大人のお洒落な隠れ家カフェ「SUNDAY MONDAY」を訪ねてみた。
- 12席の小さなお店からスタート
- 食べ歩きの蓄積から生み出された料理
- ネットで絶賛! ドレッシングの秘密
- ドレッシング販売でコロナ禍を乗り切る
- 関市の新しい社交場に
岐阜県関市にあるカフェ「SUNDAY_ MONDAY」をご存知だろうか。カジュアルな空間ながら、本格的な料理を楽しめると話題のカフェだ。今回はオーナーでありシェフでもある、高井聖哲(たかい まさあき)さんにお話を伺った。
①12席の小さなお店からスタート
錆びが良い感じに出た味のある青緑色のドアを開けると、店内にSuchmosの曲が流れていた。オーナーの高井さんは音楽が大好きで、店にはDJブースがあり、DJイベントを開催することもあるという。
壁にはサーフボードや梯子が立てかけられており、スペースの仕切りには金網や鉄格子が用いられている。無骨な雰囲気だが決して古臭さはなく、どこか暖かさや、懐かしさを感じさせる。まるで大人のために用意された、秘密基地のような空間だ。
「SUNDAY MONDAY」がオープンしたのは、2014年。築70年の建物をベースに作られた。
「ここは、もともとは実家だったんです。祖父の代から続く仕事場があったのです。その家業は弟が引き継ぎ、別の場所で事業をすることになったので、ここをお店にしようと考えたんです。」
築70年だったこともあり、リノベーションが必要な箇所もあったが、実家が建築関係だったこともあり、工具は一通り揃っている。

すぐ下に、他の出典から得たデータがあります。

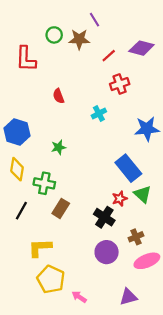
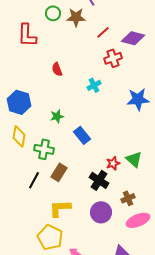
purple diamond: (141, 48) -> (133, 38), moved
blue rectangle: (128, 168) -> (82, 135), moved, size x0.7
black line: (21, 211) -> (34, 180), moved
yellow L-shape: (40, 248) -> (60, 208), moved

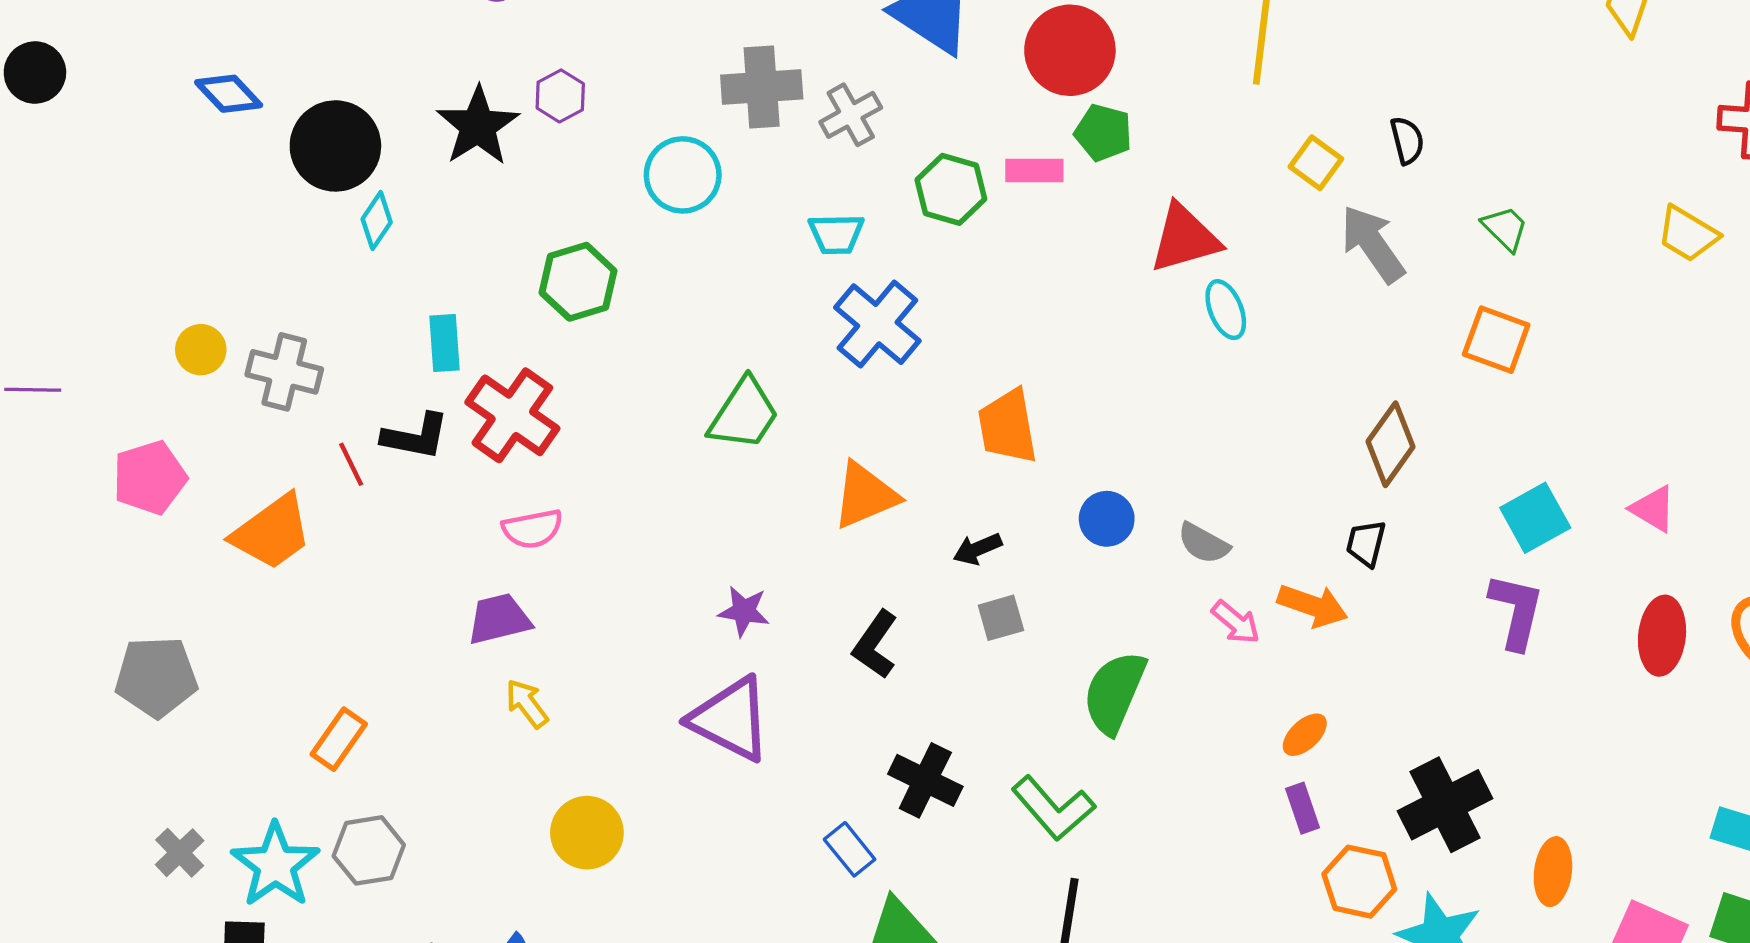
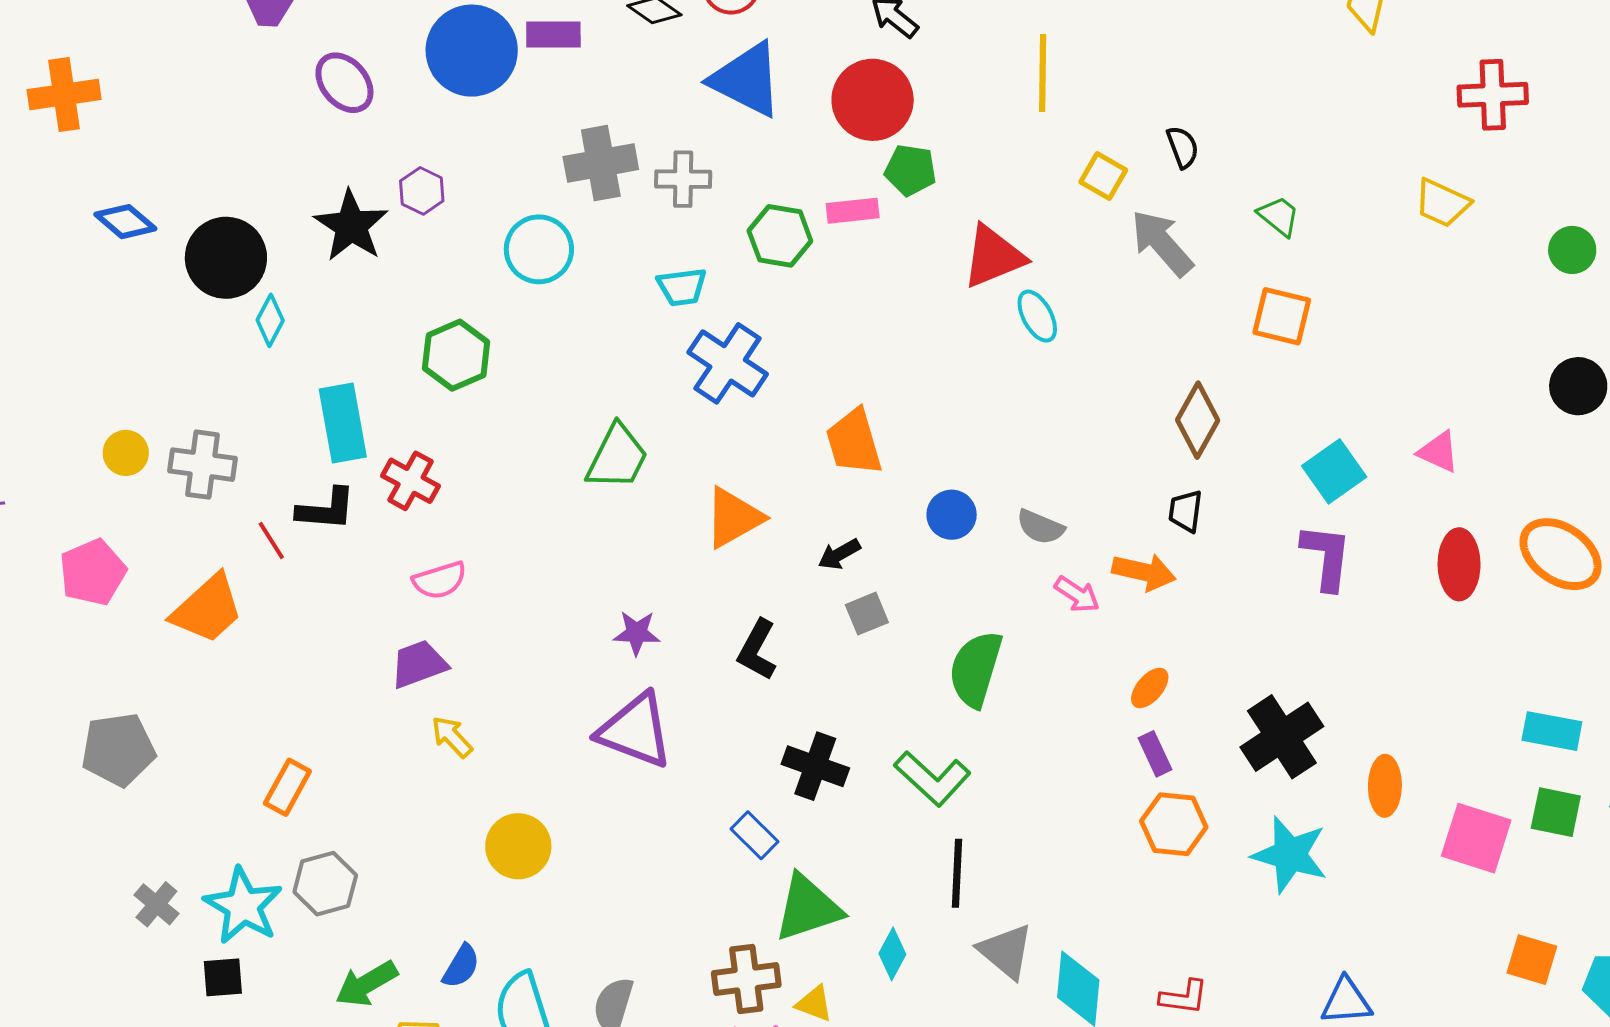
gray cross: (851, 115) -> (683, 179), turned 36
cyan rectangle: (444, 343) -> (343, 423), size x1.5
red cross: (512, 415) -> (411, 481), size x0.7
orange hexagon: (1359, 882) -> (1174, 824), moved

「自分で直せるところは自分で直しました。大掛かりな部分は大工さんにお願いしました。大工さんに入ってもらっている時は絨毯や使用する板を指定するなど、現場監督のように動いていました。」
オープン当時は12席のみ。しかも4人掛けのテーブル席は1つだけ。奥は倉庫になっていて、ダンボールが積み上げられている状態だった。
嬉しいことにお店がお客様でいっぱいになってしまったため、高井さんはリサイクルショップでテーブルと椅子を買って設置した。当初はまだエアコンもない状態だったという。
「最初はお客様に『ダンボール置きっぱなしですが、それでもよければどうぞ』と言って奥の倉庫に通していました。そしたら、なぜか”映える”と人気が出て、予約時に『裏の席がいいのですが』とリクエストされるようになったんです。」
隠れ家的な雰囲気のお店を求めるニーズが、ちょうど合致したということなのだろう。お店の内装は、2020年に高井さんが自身でリニューアルしている。ちょうど緊急事態宣言が発令され、多くの飲食店がお店をクローズせざるを得なかったタイミングだ。
「コロナはいずれ明けるはず。それなら、閉めなきゃいけない今のうちにやってしまおうと思ったんです。」
自分のお店を持ち、自分の手で改装する。はたから見ると楽しそうに見えるが、何度もお店を辞めてしまおうかと考えたという。しかし、口コミから「SUNDAY MONDAY」のファンがどんどん増えた。それが、今の高井さんの支えとなっている。
②食べ歩きの蓄積から生み出された料理
今はホームページを持っている飲食店も多いが、「SUNDAY MONDAY」にはホームページがない。ただ2015年からInstagramを運営しており、フォロワーはなんと5000人を超えている。
そこには、鶏白湯の冷製パスタ茄子のタタキと薬味のせ ・焼きナスとポルチーニ茸のペーストの冷製パスタ・飛騨牛と瑞浪ボーノポークのハンバーグ・牛テールと牛タンのパキスタン風カレーなど投稿を見ているだけで、お腹が空いてくる写真がずらりと並ぶ。冬はオニオングラタンスープもイチオシだ。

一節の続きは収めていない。